Problem details:
In the entries below, locate the line with "Ron Accomando", then give again that line and all lines after it, exactly, with pictures omitted.

Records for this exercise:
———

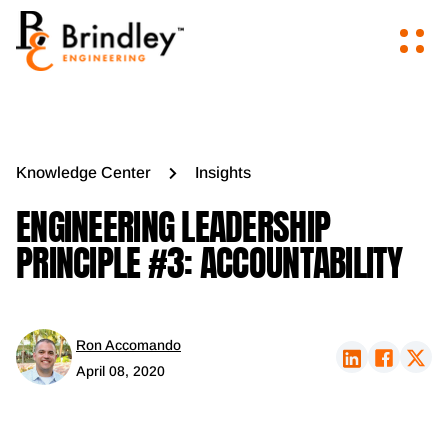
Knowledge Center
Insights
ENGINEERING LEADERSHIP
PRINCIPLE #3: ACCOUNTABILITY
Ron Accomando
April 08, 2020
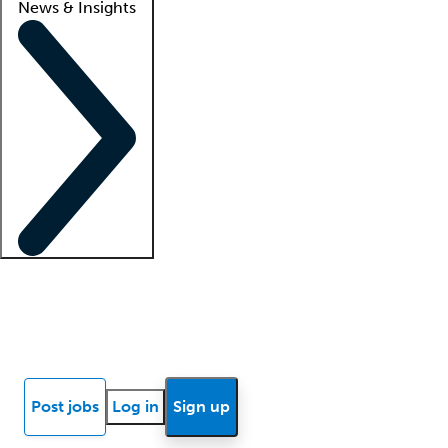
News & Insights
Locum insights
Know Better Blog
News
Research reports
Post jobs
Log in
Sign up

———

Answer to this task:
Ron Accomando
April 08, 2020
News & Insights
Locum insights
Know Better Blog
News
Research reports
Post jobs
Log in
Sign up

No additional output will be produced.